From: Linus Torvalds
Date: Thu Feb 14 2019 - 12:59:07 EST


On Thu, Feb 14, 2019 at 6:53 AM Waiman Long <longman@xxxxxxxxxx> wrote:
>
> The ARM64 result is what I would have expected given that the change was
> to optimize for the uncontended case. The x86-64 result is kind of an
> anomaly to me, but I haven't bothered to dig into that.

I would say that the ARM result is what I'd expect from something that
scales badly to begin with.

The x86-64 result is the expected one: yes, the cmpxchg is done one
extra time, but it results in fewer cache transitions (the cacheline
never goes into "shared" state), and cache transitions are what
matter.

The cost of re-doing the instruction should be low. The cacheline
ping-pong and the cache coherency messages is what hurts.

So I actually think both are very easily explained.

The x86-64 number improves, because there is less cache coherency traffic.

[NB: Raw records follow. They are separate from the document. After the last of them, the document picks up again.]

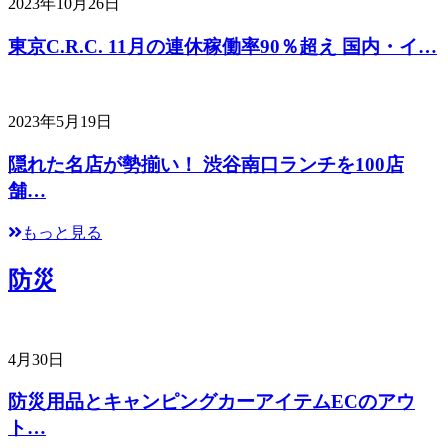
2023年10月26日
東京C.R.C. 11月の連休稼働率90％超え 国内・イ…
2023年5月19日
隠れた名店が勢揃い！ 渋谷南口ランチを100店
舗…
もっと見る
防災
4月30日
防災用品とキャンピングカーアイテムECのアウ
ト…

The arm64 numbers scaled horribly even before, and that's because
there is too much ping-pong, and it's probably because there is no
"stickiness" to the cacheline to the core, and thus adding the extra
loop can make the ping-pong issue even worse because now there is more
of it.

The cachelines not sticking at all to a core probably is good for
fairness issues (in particular, sticking *too* much can cause horrible
issues), but it's absolutely horrible if it means that you lose the
cacheline even before you get to complete the second cmpxchg.

Linus